Baraclude

BaracludeEntecavir tablets and oral solution
BRISTOL-MYERS SQUIBBOral therapy approved for hepatitis B infection
A guanosine nucleoside analog, entecavir functionally inhibits all 3 activities of the hepatitis B virus (HBV) polymerase: base priming, reverse transcription of the negative strand of messenger RNA, and synthesis of the positive strand of HBV DNA. Entecavir was approved on March 29, 2005, for the treatment of chronic HBV infection in adults with evidence of active viral replication and either evidence of persistent elevations in serum aminotransferases (ALT or AST) or histologically active disease.

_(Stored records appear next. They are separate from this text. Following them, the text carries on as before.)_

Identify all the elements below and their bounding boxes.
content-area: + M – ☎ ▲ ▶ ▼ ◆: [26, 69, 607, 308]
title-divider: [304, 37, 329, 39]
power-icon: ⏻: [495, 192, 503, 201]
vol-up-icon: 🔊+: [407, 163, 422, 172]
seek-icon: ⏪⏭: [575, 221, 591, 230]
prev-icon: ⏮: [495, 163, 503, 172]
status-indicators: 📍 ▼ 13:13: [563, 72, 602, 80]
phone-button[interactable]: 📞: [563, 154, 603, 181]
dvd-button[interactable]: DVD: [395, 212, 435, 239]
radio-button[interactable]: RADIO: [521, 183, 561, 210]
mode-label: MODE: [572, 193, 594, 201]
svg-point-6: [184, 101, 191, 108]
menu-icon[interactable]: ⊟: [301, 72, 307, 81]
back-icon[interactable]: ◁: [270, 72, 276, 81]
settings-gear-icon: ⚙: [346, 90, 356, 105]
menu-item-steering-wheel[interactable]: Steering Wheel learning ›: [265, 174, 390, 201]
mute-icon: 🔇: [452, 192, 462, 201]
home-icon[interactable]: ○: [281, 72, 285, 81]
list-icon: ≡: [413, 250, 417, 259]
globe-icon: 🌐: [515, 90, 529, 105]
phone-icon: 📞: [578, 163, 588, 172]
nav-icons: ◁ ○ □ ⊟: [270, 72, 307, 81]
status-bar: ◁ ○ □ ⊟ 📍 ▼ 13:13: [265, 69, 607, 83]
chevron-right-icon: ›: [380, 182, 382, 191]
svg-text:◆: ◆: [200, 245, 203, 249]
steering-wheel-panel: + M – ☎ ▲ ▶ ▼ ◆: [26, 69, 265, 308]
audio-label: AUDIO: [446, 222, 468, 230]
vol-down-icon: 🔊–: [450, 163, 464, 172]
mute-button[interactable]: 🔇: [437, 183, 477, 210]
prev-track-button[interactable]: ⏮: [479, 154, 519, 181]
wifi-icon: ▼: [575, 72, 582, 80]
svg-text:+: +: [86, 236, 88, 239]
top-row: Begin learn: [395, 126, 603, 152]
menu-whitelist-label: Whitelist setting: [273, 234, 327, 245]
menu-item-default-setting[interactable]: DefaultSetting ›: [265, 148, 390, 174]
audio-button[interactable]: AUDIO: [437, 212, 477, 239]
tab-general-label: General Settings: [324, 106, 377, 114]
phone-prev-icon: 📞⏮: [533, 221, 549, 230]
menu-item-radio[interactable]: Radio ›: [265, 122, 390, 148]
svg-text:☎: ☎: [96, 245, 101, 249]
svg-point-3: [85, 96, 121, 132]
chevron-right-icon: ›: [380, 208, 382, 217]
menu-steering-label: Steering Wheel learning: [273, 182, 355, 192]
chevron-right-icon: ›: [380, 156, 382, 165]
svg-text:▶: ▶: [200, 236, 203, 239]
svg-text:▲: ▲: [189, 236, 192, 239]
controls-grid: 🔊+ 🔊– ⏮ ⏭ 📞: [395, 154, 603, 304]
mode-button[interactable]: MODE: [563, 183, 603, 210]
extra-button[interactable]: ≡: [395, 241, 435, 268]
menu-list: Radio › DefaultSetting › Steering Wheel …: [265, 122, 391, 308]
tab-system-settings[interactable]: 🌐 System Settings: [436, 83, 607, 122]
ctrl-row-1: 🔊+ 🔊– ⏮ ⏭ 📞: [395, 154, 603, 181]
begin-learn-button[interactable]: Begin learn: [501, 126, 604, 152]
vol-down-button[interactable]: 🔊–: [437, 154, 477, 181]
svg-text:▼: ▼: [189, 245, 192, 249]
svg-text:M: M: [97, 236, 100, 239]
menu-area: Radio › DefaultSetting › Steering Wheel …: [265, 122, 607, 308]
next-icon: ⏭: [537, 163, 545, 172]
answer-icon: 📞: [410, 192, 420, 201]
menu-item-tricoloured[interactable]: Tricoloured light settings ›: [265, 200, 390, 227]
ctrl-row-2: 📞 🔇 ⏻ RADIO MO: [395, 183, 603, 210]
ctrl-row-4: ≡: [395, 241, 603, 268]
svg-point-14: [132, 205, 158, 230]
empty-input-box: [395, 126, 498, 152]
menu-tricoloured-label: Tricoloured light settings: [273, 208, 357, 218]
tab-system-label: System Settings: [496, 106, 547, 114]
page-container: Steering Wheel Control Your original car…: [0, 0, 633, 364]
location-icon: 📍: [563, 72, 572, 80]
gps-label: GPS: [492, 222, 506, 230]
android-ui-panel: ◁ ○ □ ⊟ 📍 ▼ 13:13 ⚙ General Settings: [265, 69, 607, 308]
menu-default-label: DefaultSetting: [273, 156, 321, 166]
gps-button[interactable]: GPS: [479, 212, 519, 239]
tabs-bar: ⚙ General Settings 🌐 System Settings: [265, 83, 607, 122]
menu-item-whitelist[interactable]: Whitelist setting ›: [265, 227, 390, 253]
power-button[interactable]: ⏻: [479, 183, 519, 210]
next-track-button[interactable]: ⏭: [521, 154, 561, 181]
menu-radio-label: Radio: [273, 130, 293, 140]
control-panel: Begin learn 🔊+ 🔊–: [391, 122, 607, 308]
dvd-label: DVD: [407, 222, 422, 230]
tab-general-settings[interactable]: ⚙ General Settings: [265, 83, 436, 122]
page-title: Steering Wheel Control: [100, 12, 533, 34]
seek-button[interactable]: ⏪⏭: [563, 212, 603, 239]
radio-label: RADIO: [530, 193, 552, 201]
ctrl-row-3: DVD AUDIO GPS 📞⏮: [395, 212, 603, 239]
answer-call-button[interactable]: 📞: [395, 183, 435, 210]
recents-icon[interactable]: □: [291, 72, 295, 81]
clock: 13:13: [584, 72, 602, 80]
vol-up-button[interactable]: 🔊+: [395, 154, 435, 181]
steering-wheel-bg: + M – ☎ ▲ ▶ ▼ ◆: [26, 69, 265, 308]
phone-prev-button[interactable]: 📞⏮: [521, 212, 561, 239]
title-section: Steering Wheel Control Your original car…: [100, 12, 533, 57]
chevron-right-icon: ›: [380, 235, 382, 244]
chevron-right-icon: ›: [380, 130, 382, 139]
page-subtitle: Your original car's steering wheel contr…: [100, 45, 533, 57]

Efficacy. The efficacy of entecavir was evaluated in 3 active, controlled trials of 1,633 patients aged 16 years or older with chronic HBV infection. In 2 trials evaluating HbeAg-positive and -negative nucleoside-naïve patients, individuals received either entecavir 0.5 mg or lamivudine 100 mg. In both of these trials, entecavir was superior to lamivudine for the primary efficacy end point of histological improvement, as defined as a ≥2-point reduction in Knodell Necroinflammatory score, with no worsening in Ishak Fibrosis Score at Week 48. HbeAg-positive and -negative patients receiving entecavir achieved histologic improvement rates of 72% and 70%, respectively, compared with rates of 62% and 61%, respectively, for patients receiving lamivudine (P<.05). In a separate study of patients with HBV infection that was refractory to lamivudine, individuals were either switched from lamivudine to entecavir 1 mg or continued on lamivudine 100 mg for 52 weeks. Again, entecavir was superior to lamivudine for the end point of histologic improvement. Patients receiving entecavir achieved a histologic improvement rate of 55% compared with a rate of 28% for patients receiving lamivudine (P<.01).

Safety. Severe acute exacerbations of hepatitis B have been reported in patients who have discontinued anti-hepatitis B therapy, including entecavir. In patients discontinuing anti-hepatitis B therapy, hepatic function should be monitored closely with both clinical and laboratory follow-up for at least several months. Coadministration of entecavir with drugs that reduce renal function or compete for active tubular secretion may increase serum concentrations of entecavir or the coadministered drug. Patients should be monitored closely for adverse events when entecavir is coadministered with such drugs. The most common adverse events associated with the use of entecavir are similar to those typically seen with HBV therapy and include headache, abdominal pain, diarrhea, fatigue, and dizziness.